Por qué esperar otra actitud de quien, mientras gobernaba, pidió a los militares intervenir contra el Congreso y contra el Superior Tribunal Federal, además de propiciar que sus fanáticos materializaran la metáfora de “golpear la puerta de los cuarteles” para pedirle al ejército que impida la asunción de Lula.
El nuevo presidente lo sabe. A diferencia de sus dos mandatos anteriores, el Brasil que ahora gobierna está partido y al bloque opositor intentará liderarlo un extremista de pulsiones violentas, que carece de pruritos democráticos. Con la cantidad de bancas que controla su fuerza política, Bolsonaro tendrá un poder de obstrucción inmenso, salvo que el Partido Liberal se “des-bolsonarice” y vuelva a ser el partido centroderechista que integró los dos gobiernos anteriores de Lula.
Hoy hasta resulta insólito que el partido que llevó a Bolsonaro al poder provenga de la misma fuerza política que lideraba José Alencar, el anterior vicepresidente de Lula.
La fórmula para el tercer gobierno parece la misma: una coalición oficialista que abarque desde la centroizquierda hasta la centroderecha.
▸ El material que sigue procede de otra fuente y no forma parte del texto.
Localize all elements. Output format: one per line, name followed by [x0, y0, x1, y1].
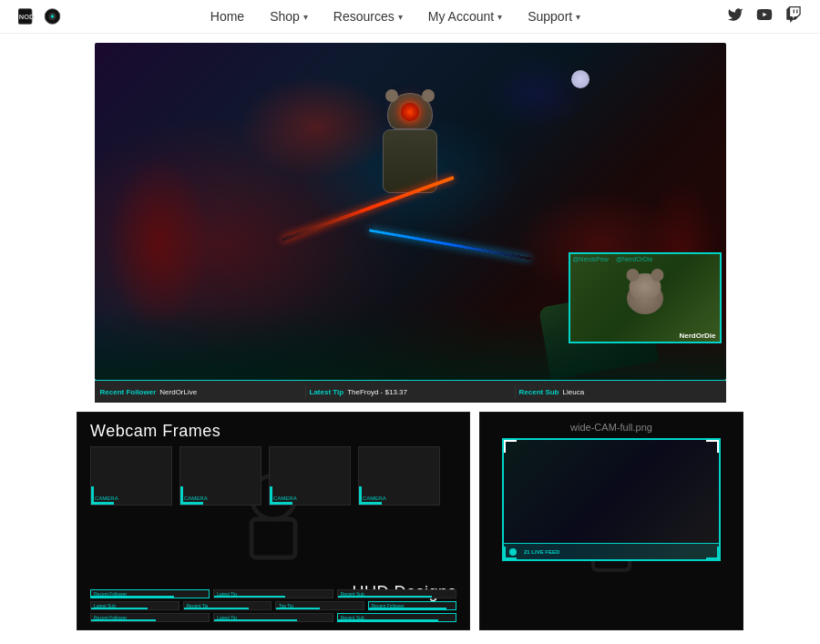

Pero una diferencia es que en las gestiones anteriores, Lula puso a los liberales Antonio Palocci y Enrique Meirelles al frente de la economía y la política monetaria, mientras que en esta ocasión nombró ministro de Hacienda a Fernando Haddad, dirigente paulista del PT.
Sus discursos de asunción visibilizaron la intención de priorizar la lucha contra la pobreza extrema y contra la desigualdad, pero sin descuidar el equilibrio fiscal, como reclamó semanas antes Roberto Campos Neto, el presidente del Banco Central.
El nivel de compromiso asumido por Lula en el discurso de asunción del mando que dio en las afueras del Palacio del Planalto, con lágrimas brotando a borbotones en los párrafos que describían situaciones sociales desesperantes, confirman la voluntad de luchar contra la pobreza extrema y de construir equidad social. La pregunta es si podrá hacerlo sin generar un déficit que inquiete a los mercados.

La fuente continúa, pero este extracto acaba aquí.